Dot is gentle when she responds, her voice warm in Fatin’s ears: – Why didn’t you call earlier?
She looks up at the screen, surprised, the bags under her eyes evident in the streetlights: – I didn’t think about it. – She surrenders.
And Dot can’t keep this question to herself, she can’t not ask and underline, because Fatin is really struggling and she shouldn’t be this lonely: – You know you haven’t said her name in almost two weeks, right? – Her best friend decides to play dumb, so Dot spells it out for her without even feeling guilty about it. – Where is Leah, Fatin?
The girl leans back, lets herself hit the windshield and lay on her car completely: – Her parents took her to an inpatient facility. They’re staying there with her, it’s… – Her eyes are dark and evasive, moving too quickly to let Dot read them. – It was the right thing to do, Dorothy.
Right or wrong, if there was one thing TheBitch had done that wasn’t serving her own selfish motives, was having brought the girls in, all of them, in pairs. Fatin doesn’t have that anymore, and it must be so devastatingly hard: – I’m sorry you’re alone. – She mutters, voice dripping with guilt.
Fatin looks positively taken aback by the statement: – I’m not alone, I have you.
And it’s so matter-of-factly, Dot almost resents having brought up anything in the first place: – Of course, but it’s not the same as the rest of us.
Fatin hums, pensive, the cloud that fogs her gaze still too thick for Dot to feel at ease.

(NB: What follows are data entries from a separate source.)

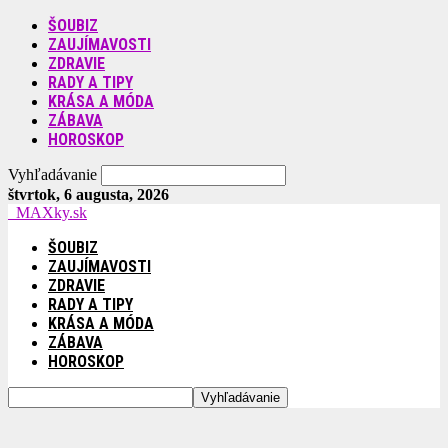
ŠOUBIZ
ZAUJÍMAVOSTI
ZDRAVIE
RADY A TIPY
KRÁSA A MÓDA
ZÁBAVA
HOROSKOP
Vyhľadávanie
štvrtok, 6 augusta, 2026
MAXky.sk
ŠOUBIZ
ZAUJÍMAVOSTI
ZDRAVIE
RADY A TIPY
KRÁSA A MÓDA
ZÁBAVA
HOROSKOP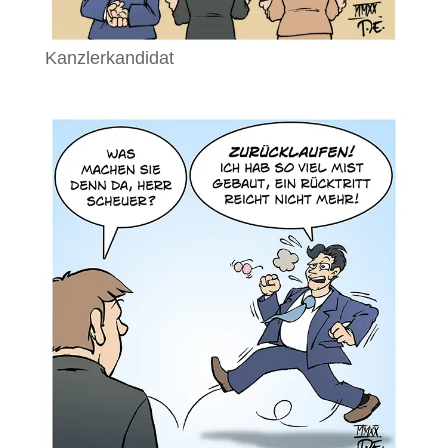
Kanzlerkandidat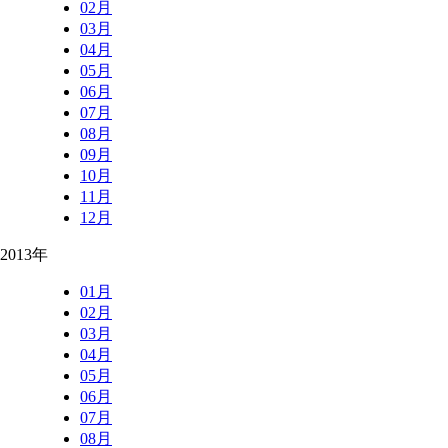
02月
03月
04月
05月
06月
07月
08月
09月
10月
11月
12月
2013年
01月
02月
03月
04月
05月
06月
07月
08月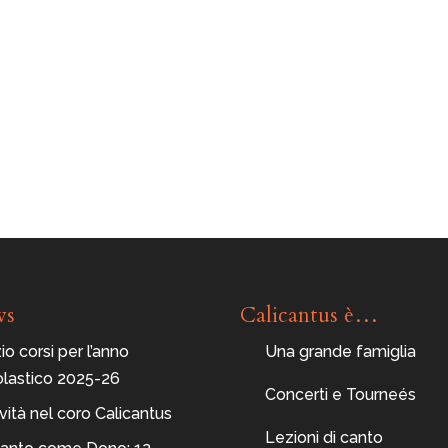
ws
Calicantus è…
zio corsi per l’anno
Una grande famiglia
olastico 2025-26
Concerti e Tourneés
ità nel coro Calicantus
Lezioni di canto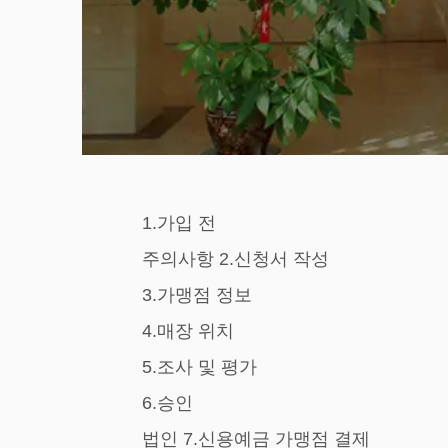
1.가입 전
주의사항 2.신청서 작성
3.가맹점 정보
4.매장 위치
5.조사 및 평가
6.승인
법인 7.신용예금 가맹점 결제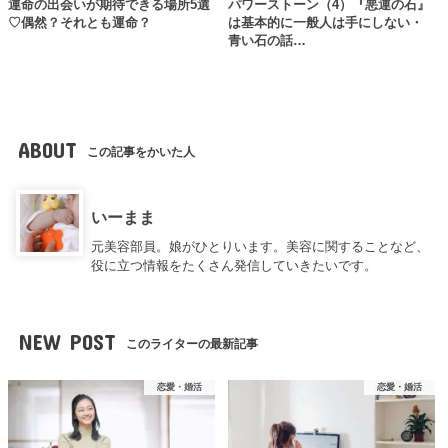
運命の出会いが期待できる場所5選
パワーストーン（4）『悪運の石』
♡偶然？それとも運命？
は基本的に一般人は手にしない・
青い石の話…
ABOUT
この記事をかいた人
いーまま
元美容部員。娘がひとりいます。美容に関することなど、
役に立つ情報をたくさん発信していきたいです。
NEW POST
このライターの最新記事
恋愛・婚活
恋愛・婚活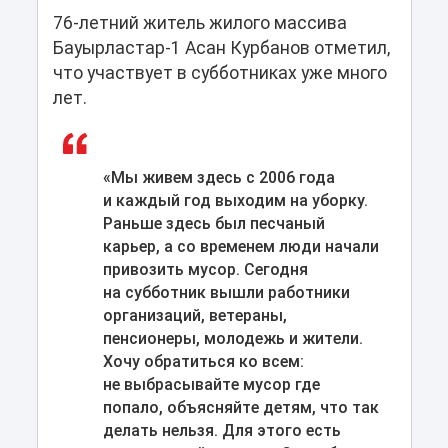
76-летний житель жилого массива
Бауырластар-1 Асан Курбанов отметил,
что участвует в субботниках уже много
лет.
«Мы живем здесь с 2006 года
и каждый год выходим на уборку.
Раньше здесь был песчаный
карьер, а со временем люди начали
привозить мусор. Сегодня
на субботник вышли работники
организаций, ветераны,
пенсионеры, молодежь и жители.
Хочу обратиться ко всем:
не выбрасывайте мусор где
попало, объясняйте детям, что так
делать нельзя. Для этого есть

But then the Bay girl speaks again, pushing their exchange in another direction, one that’s safe and comforting, one that doesn’t involve dealing with things. At least not her own: – How’s our pageant queen doing? – She smirks, moving her hair from her face.
Dot chews at the inside of her cheek and looks somewhere beyond the phone in her hand: – She’s already asleep in the other room, I think. – Her hazelnut eyes go back to the screen, and she studies carefully her best friend’s reaction to what she’s about to say. – But yeah, nervous… you know, for school next week.
Fatin almost invisibly winches, another thing she had completely forgotten about: – Right. – She’s quick to recompose herself, and to someone else it might have even looked like a simple involuntary movement. But not Dot; for some unspoken, celestial reason, they can read each other like words on parchment paper, and they both know it. But Fatin is good at avoiding whatever makes her feel anything, and lately, it’s starting to become her favourite thing to do. – What about the dad situation?
– Social services are handling it. – Dot huffs out. – Her father is not allowed here anyway, and she’ll turn eighteen in a week. – She shrugs again, watching the line between Fatin’s eyebrows start to disappear. – It’s just a question of holding our stance for a little while longer now.
Fatin nods quickly, the new question burning on the tip of her tongue: – All good with Toni?
Dot smirks, sits up straight and moves the covers away, shaking her head: – You know I know what you’re doing, right?
Fatin throws a sly side-glance her way: – Yes, just as I know you’ll let me keep doing it too.
– You can’t keep deflecting like this, Fatin. – Dot’s voice is hard; Fatin can see her worried features turn stoic in the dim light. – Are you going to therapy?
Her comeback is biting, the tone almost as harsh as her features: – Are you?
Dot nods, eyes soft and voice gentle: – I never thought I’d say this, but it’s helping. – And Fatin hates the care that’s dripping from her words, hates the tingling tears it solicits, hates that what is working for Dot, is doing absolutely nothing for her, if not making everything worse. – I had to switch therapists a couple of times, but it helps now.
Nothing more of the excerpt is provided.